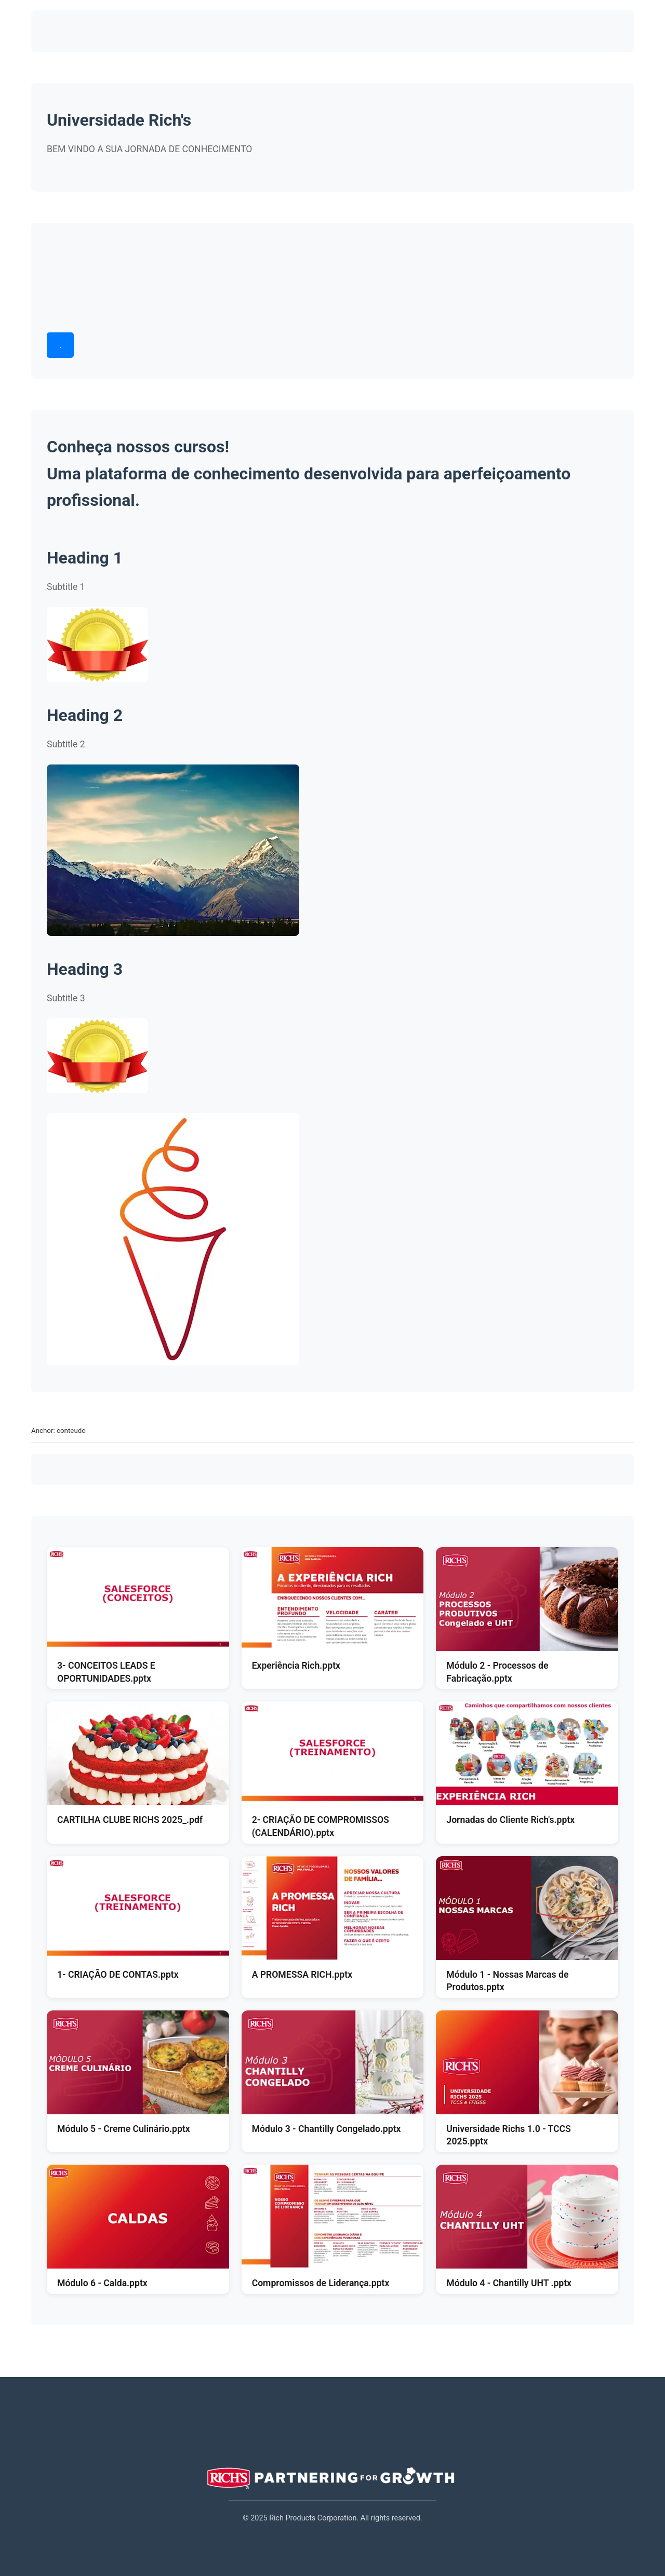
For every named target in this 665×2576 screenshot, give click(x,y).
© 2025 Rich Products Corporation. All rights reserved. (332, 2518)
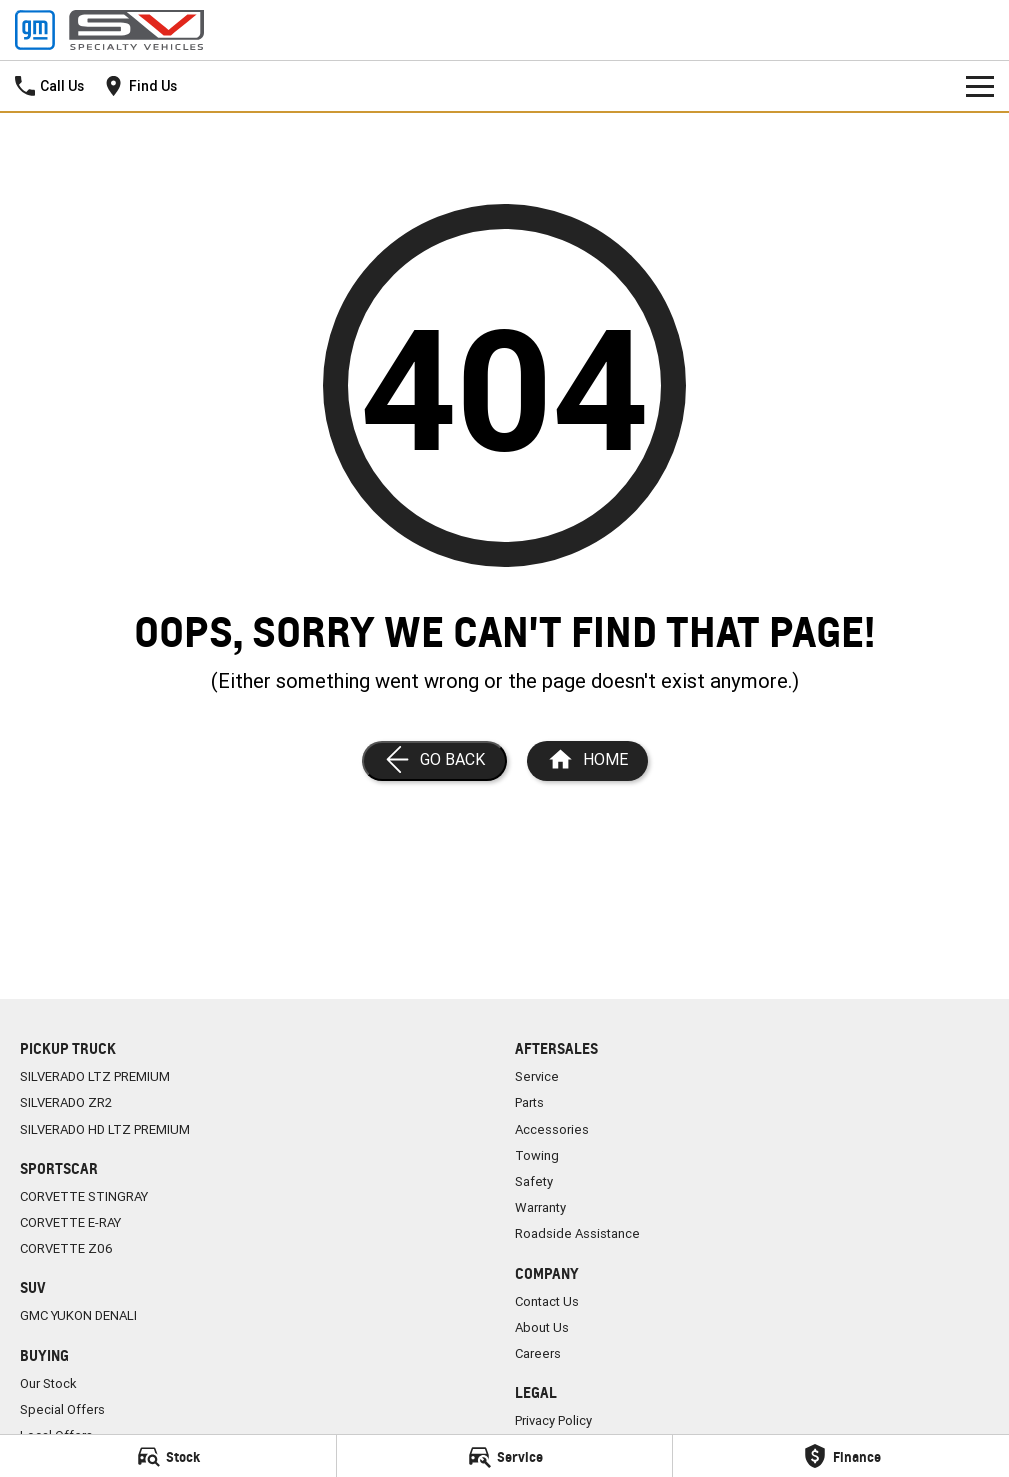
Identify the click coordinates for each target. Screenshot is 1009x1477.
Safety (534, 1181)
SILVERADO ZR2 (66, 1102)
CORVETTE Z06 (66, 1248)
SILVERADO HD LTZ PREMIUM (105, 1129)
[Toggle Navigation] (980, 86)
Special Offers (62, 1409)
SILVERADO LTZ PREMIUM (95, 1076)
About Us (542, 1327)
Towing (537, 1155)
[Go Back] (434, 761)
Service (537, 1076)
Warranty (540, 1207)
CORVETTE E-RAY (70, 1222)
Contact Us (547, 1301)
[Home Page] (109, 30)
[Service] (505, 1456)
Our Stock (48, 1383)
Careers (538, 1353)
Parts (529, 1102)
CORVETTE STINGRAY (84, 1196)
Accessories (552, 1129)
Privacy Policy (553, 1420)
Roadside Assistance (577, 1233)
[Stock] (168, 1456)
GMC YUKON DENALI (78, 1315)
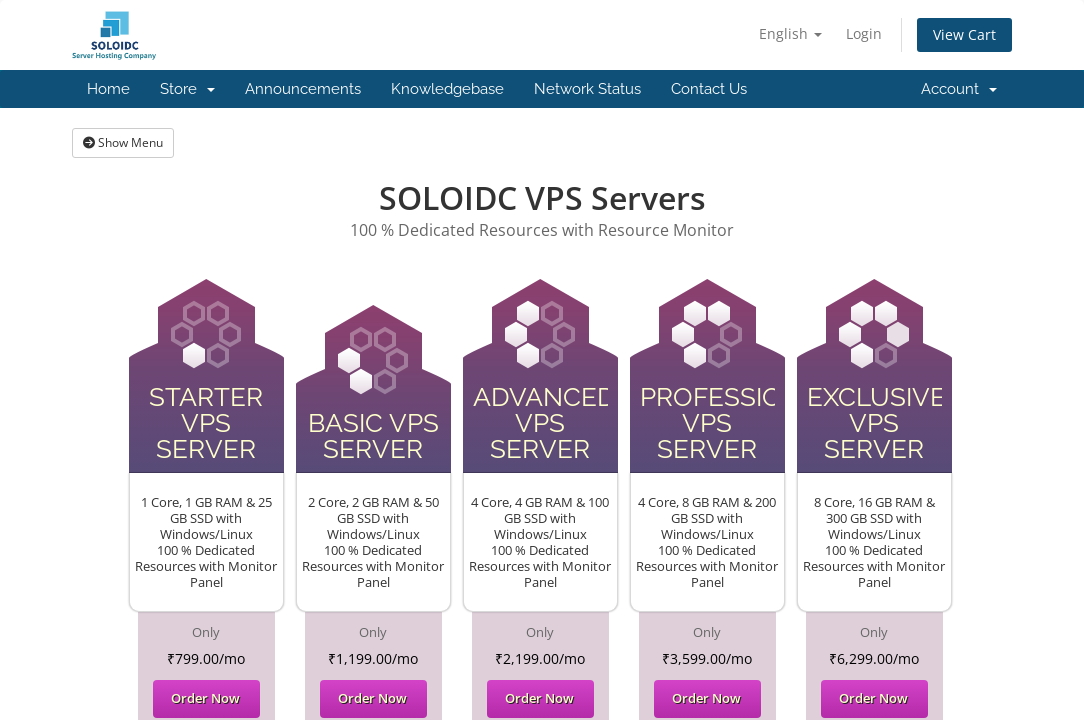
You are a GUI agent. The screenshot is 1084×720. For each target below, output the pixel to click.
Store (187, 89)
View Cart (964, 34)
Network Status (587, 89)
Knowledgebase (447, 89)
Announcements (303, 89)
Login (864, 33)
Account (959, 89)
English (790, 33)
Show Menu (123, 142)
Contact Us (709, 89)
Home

------------------------------------------------

■ Exercise details
Only the lines between the one containing "Contact Us (547, 1301)" and the last line of the listing above, both included, should be written out, exactly and without pictures.

■ Written reply
Contact Us (547, 1301)
[Home Page] (109, 30)
[Service] (505, 1456)
Our Stock (48, 1383)
Careers (538, 1353)
Parts (529, 1102)
CORVETTE STINGRAY (84, 1196)
Accessories (552, 1129)
Privacy Policy (553, 1420)
Roadside Assistance (577, 1233)
[Stock] (168, 1456)
GMC YUKON DENALI (78, 1315)
You are a GUI agent. The screenshot is 1084×720. For each target below, output the pixel to click.
Store (187, 89)
View Cart (964, 34)
Network Status (587, 89)
Knowledgebase (447, 89)
Announcements (303, 89)
Login (864, 33)
Account (959, 89)
English (790, 33)
Show Menu (123, 142)
Contact Us (709, 89)
Home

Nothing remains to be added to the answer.